Domenica 23 e lunedì 24 gennaio 2005 sono andate in onda su RaiUno le due puntate della miniserie La bambina dalle mani sporche, accompagnata, sin dall’inizio, dalle più rosee aspettative: un soggetto liberamente ispirato all’omonimo romanzo di Giampaolo Pansa; un regista emergente autore di film come Vajont e Porzûs; un cast in cui, accanto a Sebastiano Somma e Ornella Muti nei panni dei protagonisti, figuravano come comprimari attori del calibro di Remo Girone e Giuliano Gemma.

Il risultato è stato, per usare un eufemismo, non incoraggiante.

Innanzi tutto il regista ha voluto trasportare la vicenda originaria, ambientata ai tempi di Tangentopoli, ai nostri giorni adombrando nelle vicende dell’imprenditore Celeste Cucchi, interpretato da Girone, i clamorosi crack finanziari che hanno scosso le cronache degli ultimi anni: la forzata “attualizzazione” è però rimasta sullo sfondo e anche la presenza del procuratore Concato (a cui ha prestato il volto Gemma), assai attivo non soltanto nelle indagini ma anche nell’esposizione mediatica, ha finito per risultare più che altro decorativa.

Infatti tutta la carica eversiva della cronaca nera di questi anni è stata maldestramente sterilizzata da un copione in cui hanno finito per prevalere i sentimenti assai privati tra il giornalista Giulio Guala (Somma) e la segretaria dell’imprenditore, Wanda Rosso (la Muti), cresciuti insieme in una casa a ringhiera del Monferrato.

Per due lunghe puntate il telespettatore ha inutilmente sperato in qualche efferato colpo di scena, confidando nella carismatica presenza di Girone (che purtroppo, a partire dalla mitica Piovra in poi, continua a essere utilizzato nelle fiction televisive quasi solo come il cattivo di turno); ma la storia ha ostinatamente puntato sull’enigmatica figura di Wanda e sui suoi stucchevoli giochini seduttivi ai danni del suo antico ma ancora ingenuo spasimante.
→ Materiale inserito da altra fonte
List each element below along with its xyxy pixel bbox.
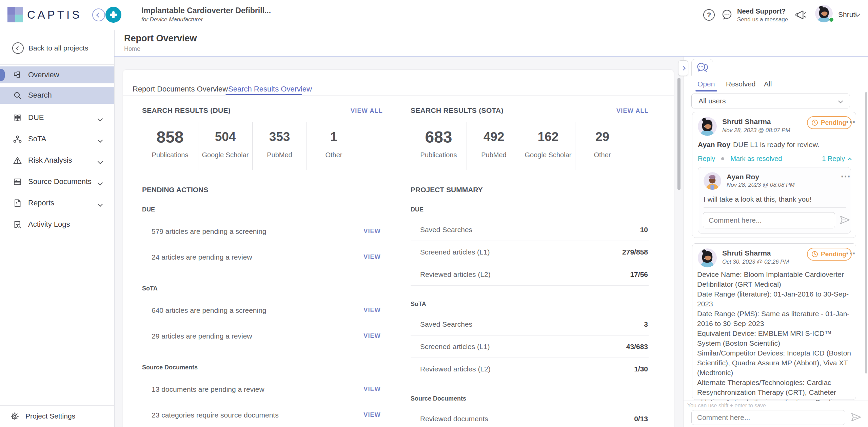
search-results-due-title: SEARCH RESULTS (DUE) [142, 106, 231, 115]
filter-tab-resolved[interactable]: Resolved [726, 80, 756, 88]
new-comment-input[interactable] [691, 410, 845, 425]
avatar [698, 117, 717, 136]
collapse-sidebar-button[interactable] [92, 8, 105, 21]
view-link[interactable]: VIEW [363, 307, 381, 314]
comments-tab[interactable] [691, 59, 713, 76]
sidebar-item-reports[interactable]: Reports [0, 195, 114, 211]
sidebar-item-overview[interactable]: Overview [0, 66, 114, 83]
selected-indicator [0, 69, 5, 81]
top-bar: CAPTIS Implantable Cardioverter Defibril… [0, 0, 868, 30]
chevron-down-icon[interactable] [98, 137, 102, 143]
main-scrollbar[interactable] [677, 78, 680, 190]
sidebar-item-sota[interactable]: SoTA [0, 130, 114, 147]
view-link[interactable]: VIEW [363, 253, 381, 261]
tab-search-results-overview[interactable]: Search Results Overview [228, 85, 312, 94]
more-menu[interactable]: ⋯ [841, 173, 851, 180]
replies-toggle[interactable]: 1 Reply [822, 155, 851, 163]
document-stack-icon [13, 177, 22, 186]
view-all-due-link[interactable]: VIEW ALL [351, 107, 383, 115]
comment-timestamp: Oct 30, 2023 @ 02:26 PM [722, 259, 789, 265]
project-avatar [105, 7, 121, 23]
stat-publications: 858 Publications [142, 122, 198, 170]
sidebar-item-activity-logs[interactable]: Activity Logs [0, 216, 114, 233]
page-title: Report Overview [124, 33, 197, 44]
view-link[interactable]: VIEW [363, 386, 381, 393]
filter-tab-open[interactable]: Open [697, 80, 715, 88]
stat-other: 29 Other [575, 122, 629, 170]
chevron-down-icon[interactable] [98, 159, 102, 165]
pending-row: 29 articles are pending a review VIEW [142, 323, 383, 349]
project-title: Implantable Cardioverter Defibrill... [141, 6, 271, 15]
warning-triangle-icon [13, 156, 22, 165]
reply-comment-input[interactable] [703, 212, 835, 228]
search-results-sota-title: SEARCH RESULTS (SOTA) [411, 106, 504, 115]
sidebar-item-due[interactable]: DUE [0, 109, 114, 126]
breadcrumb[interactable]: Home [124, 45, 140, 53]
back-to-projects-link[interactable]: Back to all projects [0, 40, 114, 56]
sidebar-divider [114, 0, 115, 427]
need-support-label[interactable]: Need Support? [737, 7, 786, 15]
comment-text: Ayan RoyDUE L1 is ready for review. [698, 141, 820, 149]
stat-google-scholar: 162 Google Scholar [521, 122, 575, 170]
panel-expand-button[interactable] [678, 60, 688, 76]
summary-row: Screened articles (L1) 279/858 [411, 241, 649, 263]
comment-author: Shruti Sharma [722, 249, 771, 257]
comment-thread: Shruti Sharma Oct 30, 2023 @ 02:26 PM Pe… [692, 243, 856, 400]
view-link[interactable]: VIEW [363, 411, 381, 419]
pending-group-due: DUE [142, 206, 383, 213]
sidebar: Back to all projects Overview Search DUE… [0, 30, 114, 427]
reply-text: I will take a look at this, thank you! [704, 195, 812, 203]
dot-separator [721, 157, 724, 160]
user-filter-select[interactable]: All users [691, 94, 850, 108]
active-filter-underline [695, 90, 717, 92]
mention[interactable]: Ayan Roy [698, 141, 730, 148]
chevron-down-icon[interactable] [98, 116, 102, 122]
sidebar-item-search[interactable]: Search [0, 87, 114, 104]
summary-row: Screened articles (L1) 43/683 [411, 336, 649, 358]
reply-card: Ayan Roy Nov 28, 2023 @ 08:08 PM ⋯ I wil… [698, 167, 851, 233]
view-all-sota-link[interactable]: VIEW ALL [616, 107, 649, 115]
user-name[interactable]: Shruti [838, 11, 857, 19]
reply-timestamp: Nov 28, 2023 @ 08:08 PM [727, 182, 795, 188]
activity-log-icon [13, 220, 22, 229]
view-link[interactable]: VIEW [363, 228, 381, 235]
chevron-right-icon [681, 66, 686, 70]
report-document-icon [13, 199, 22, 208]
filter-tab-all[interactable]: All [764, 80, 772, 88]
reply-link[interactable]: Reply [698, 155, 715, 163]
chevron-down-icon[interactable] [98, 180, 102, 186]
mark-resolved-link[interactable]: Mark as resolved [730, 155, 782, 163]
project-subtitle: for Device Manufacturer [141, 16, 203, 23]
more-menu[interactable]: ⋯ [846, 250, 856, 257]
more-menu[interactable]: ⋯ [846, 118, 856, 125]
project-settings-link[interactable]: Project Settings [0, 407, 114, 426]
pending-row: 23 categories require source documents V… [142, 402, 383, 427]
sidebar-footer-divider [0, 405, 114, 406]
status-badge[interactable]: Pending [807, 116, 852, 129]
due-stats: 858 Publications 504 Google Scholar 353 … [142, 122, 383, 170]
send-icon[interactable] [850, 412, 862, 422]
comments-scrollbar[interactable] [865, 92, 867, 373]
tab-report-documents-overview[interactable]: Report Documents Overview [133, 85, 228, 94]
status-badge[interactable]: Pending [807, 248, 852, 261]
comment-composer: You can use shift + enter to save [684, 401, 868, 427]
sidebar-item-source-documents[interactable]: Source Documents [0, 173, 114, 190]
sidebar-item-risk-analysis[interactable]: Risk Analysis [0, 152, 114, 169]
comment-thread: Shruti Sharma Nov 28, 2023 @ 08:07 PM Pe… [692, 112, 856, 238]
avatar [698, 248, 717, 267]
pending-group-source-documents: Source Documents [142, 364, 383, 371]
search-icon [13, 91, 22, 100]
divider [704, 207, 846, 208]
chevron-down-icon[interactable] [98, 201, 102, 207]
help-button[interactable]: ? [703, 9, 715, 21]
send-message-label[interactable]: Send us a message [737, 16, 788, 23]
pending-actions-title: PENDING ACTIONS [142, 186, 383, 194]
send-icon[interactable] [839, 215, 851, 225]
page-header: Report Overview Home [115, 30, 868, 56]
support-chat-icon[interactable] [720, 8, 734, 22]
announcements-icon[interactable] [795, 9, 808, 22]
captis-logo-icon [7, 7, 23, 22]
stat-publications: 683 Publications [411, 122, 467, 170]
stat-other: 1 Other [307, 122, 361, 170]
view-link[interactable]: VIEW [363, 332, 381, 340]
E senza nessuna pietà nel finale, sullo sfondo peraltro inedito di una città come Torino, il regista ha tirato fuori dal cilindro, nell’ordine: il finto suicidio di Wanda; la sua misteriosa figlia, avuta da Cucchi, che assomiglia, come una goccia d’acqua, a lei da bambina; un cancro che si porta via la suddetta Wanda mentre sconta i suoi peccati tangentari in una solitudine canadese; e perfino un’amica bulgara che si presta, naturalmente in nome dell’intangibile diritto della piccola ad avere una famiglia, a mettersi insieme al già consolato giornalista.

Nel frattempo, ciliegina sulla torta, il cupo Girone è stato ucciso in cella da un caffè avvelenato (!): trovata che, visti gli agganci con la realtà, potrebbe risultare vagamente jettatoria.

Che dire?

Ci è dispiaciuto solo che in questa produzione, oltre al già citato (e malamente utilizzato) Girone, abbia dovuto pagare pegno Sebastiano Somma che, negli ultimi tempi, nei panni di un magistrato o di un avvocato, di un prete o di un commissario salvatore di ebrei a Fiume durante l’ultima guerra, si era costruita una solida base di consenso popolare come attore di fiction.

Per sua fortuna tra breve lo rivedremo con la toga, dall’una e dall’altra parte della barricata, impegnato a far dimenticare il suo incorruttibile (e dimenticabile) giornalista di provincia Giulio Guala.